§ **TASK DIRECTIONS**
In this exercise, retype exactly the lines from the start of the entries through the line bearing "Ukuran Kalender", leaving every picture out.

━━━━━━

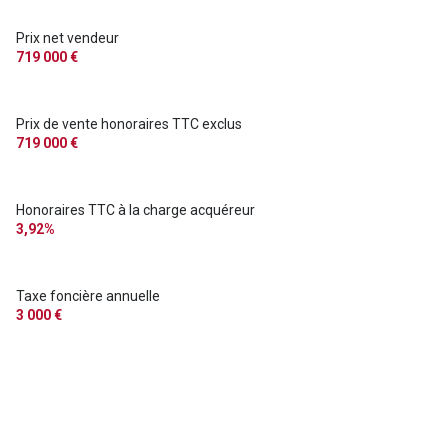
Prix net vendeur
exposition Sud-Ouest
719 000 €
1 niveau(x)
Prix de vente honoraires TTC exclus
719 000 €
vue arborée
cave
Honoraires TTC à la charge acquéreur
3,92%
terrasse
Taxe foncière annuelle
arboré
3 000 €
quartier Centre Ville Historique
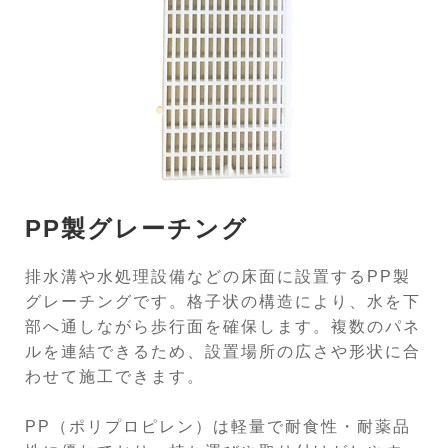
PP製グレーチング
排水溝や水処理設備などの床面に設置するPP製
グレーチングです。格子状の構造により、水を下
部へ通しながら歩行面を確保します。複数のパネ
ルを連結できるため、設置場所の広さや形状に合
わせて施工できます。
PP（ポリプロピレン）は軽量で耐食性・耐薬品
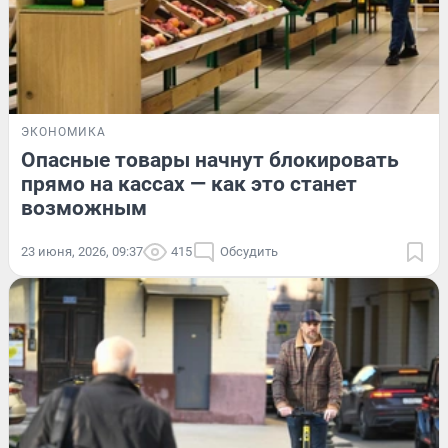
ЭКОНОМИКА
Опасные товары начнут блокировать
прямо на кассах — как это станет
возможным
23 июня, 2026, 09:37
415
Обсудить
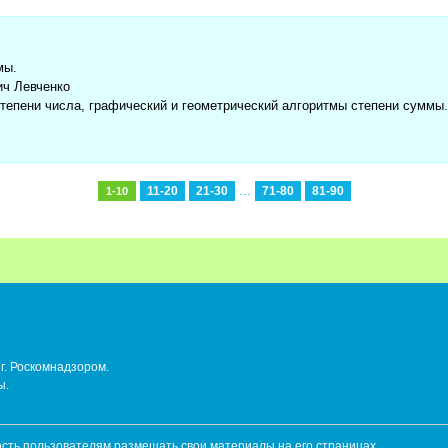
мы.
ич Левченко
степени числа, графический и геометрический алгоритмы степени суммы.
...
11-20
21-30
71-80
81-90
1-10
г. Роскомнадзором.
ы.
ть пользователям размещать свои материалы на его страницах.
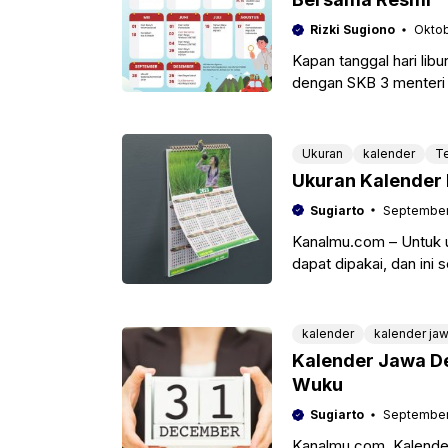
Rizki Sugiono
Oktob
Kapan tanggal hari lib
dengan SKB 3 menteri 
11/10/2022 sudah
Ukuran
kalender
T
Ukuran Kalender 
Sugiarto
September
Kanalmu.com – Untuk u
dapat dipakai, dan ini 
itu
kalender
kalender ja
Kalender Jawa D
Wuku
Sugiarto
September
Kanalmu.com, Kalende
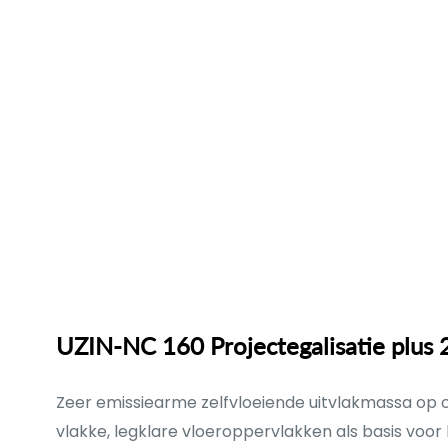
UZIN-NC 160 Projectegalisatie plus 
Zeer emissiearme zelfvloeiende uitvlakmassa op
vlakke, legklare vloeroppervlakken als basis voor h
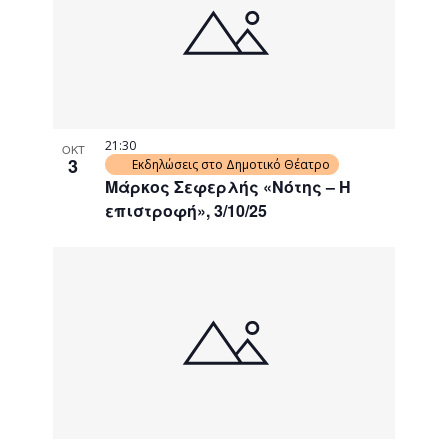
events
Navigati
in
Photo
View
21:30
ΟΚΤ
3
Εκδηλώσεις στο Δημοτικό Θέατρο
Μάρκος Σεφερλής «Νότης – Η
επιστροφή», 3/10/25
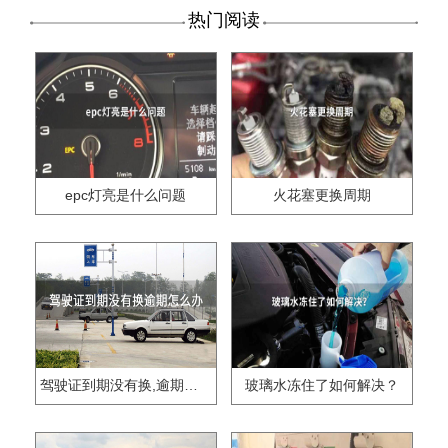
热门阅读
epc灯亮是什么问题
火花塞更换周期
驾驶证到期没有换,逾期怎么办??
玻璃水冻住了如何解决？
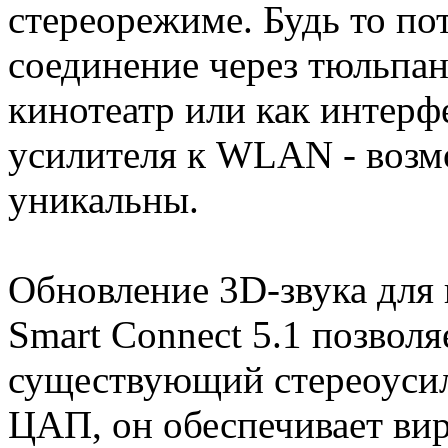
стереорежиме. Будь то по
соединение через тюльпа
кинотеатр или как интерф
усилителя к WLAN - возм
уникальны.
Обновление 3D-звука для 
Smart Connect 5.1 позвол
существующий стереоуси
ЦАП, он обеспечивает ви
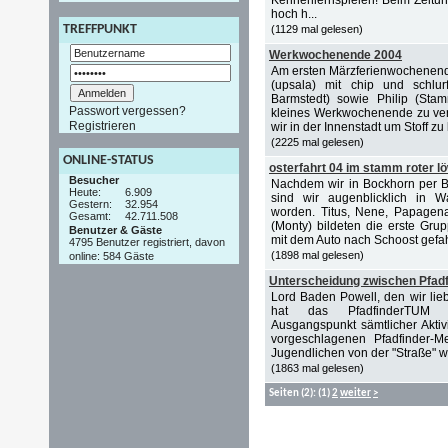
Kennenlernspielen! Beim Zeitun
hoch h...
TREFFPUNKT
(1129 mal gelesen)
Werkwochenende 2004
Am ersten Märzferienwochenende 
(upsala) mit chip und schl
Barmstedt) sowie Philip (Sta
Passwort vergessen?
kleines Werkwochenende zu vera
Registrieren
wir in der Innenstadt um Stoff zu 
(2225 mal gelesen)
ONLINE-STATUS
osterfahrt 04 im stamm roter l
Besucher
Nachdem wir in Bockhorn per
Heute:
6.909
sind wir augenblicklich in W
Gestern:
32.954
worden. Titus, Nene, Papagena
Gesamt:
42.711.508
(Monty) bildeten die erste Gru
Benutzer & Gäste
mit dem Auto nach Schoost gefah
4795 Benutzer registriert, davon
(1898 mal gelesen)
online: 584 Gäste
Unterscheidung zwischen Pfadf
Lord Baden Powell, den wir lieb
hat das PfadfinderTUM 
Ausgangspunkt sämtlicher Aktiv
vorgeschlagenen Pfadfinder-M
Jugendlichen von der "Straße" we
(1863 mal gelesen)
Seiten
(2):
(1)
2
weiter
>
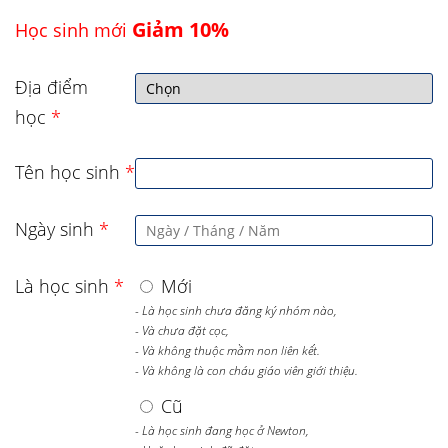
Giảm 10%
Học sinh mới
Địa điểm
học
*
Tên học sinh
*
Ngày sinh
*
Là học sinh
*
Mới
- Là học sinh chưa đăng ký nhóm nào,
- Và chưa đặt cọc,
- Và không thuộc mầm non liên kết.
- Và không là con cháu giáo viên giới thiệu.
Cũ
- Là học sinh đang học ở Newton,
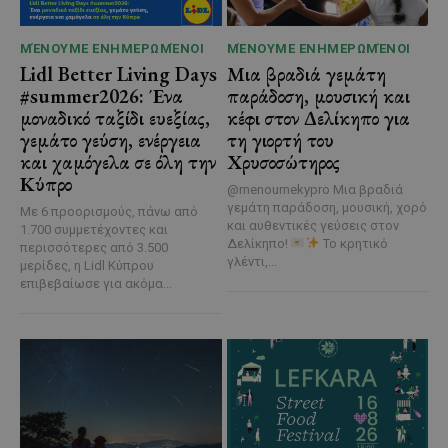
ΜΈΝΟΥΜΕ ΕΝΗΜΕΡΩΜΈΝΟΙ
ΜΈΝΟΥΜΕ ΕΝΗΜΕΡΩΜΈΝΟΙ
Lidl Better Living Days
Μια βραδιά γεμάτη
#summer2026: Ένα
παράδοση, μουσική και
μοναδικό ταξίδι ευεξίας,
κέφι στον Δελίκηπο για
γεμάτο γεύση, ενέργεια
τη γιορτή του
και χαμόγελα σε όλη την
Χρυσοσώτηρος
Κύπρο
@menoumekypro Μια βραδιά
γεμάτη παράδοση, μουσική, χορό
Με 6 προορισμούς, πάνω από
και αυθεντικές γεύσεις στον
1.700 συμμετέχοντες και
Δελίκηπο!
Το κρητικό
περισσότερες από 3.500
γλέντι,...
μερίδες, η Lidl Κύπρου
επιβεβαίωσε για ακόμα...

━━━━━━

§ **RESPONSE TO THE TASK**
Prix net vendeur
exposition Sud-Ouest
719 000 €
1 niveau(x)
Prix de vente honoraires TTC exclus
719 000 €
vue arborée
cave
Honoraires TTC à la charge acquéreur
3,92%
terrasse
Taxe foncière annuelle
arboré
3 000 €
quartier Centre Ville Historique
PP製グレーチング
排水溝や水処理設備などの床面に設置するPP製
グレーチングです。格子状の構造により、水を下
部へ通しながら歩行面を確保します。複数のパネ
ルを連結できるため、設置場所の広さや形状に合
わせて施工できます。
PP（ポリプロピレン）は軽量で耐食性・耐薬品
ЭКОНОМИКА
Опасные товары начнут блокировать
прямо на кассах — как это станет
возможным
23 июня, 2026, 09:37
415
Обсудить
мы.
ич Левченко
степени числа, графический и геометрический алгоритмы степени суммы.
...
11-20
21-30
71-80
81-90
1-10
г. Роскомнадзором.
ы.
ть пользователям размещать свои материалы на его страницах.
Rizki Sugiono
Oktob
Kapan tanggal hari lib
dengan SKB 3 menteri 
11/10/2022 sudah
Ukuran
kalender
T
Ukuran Kalender 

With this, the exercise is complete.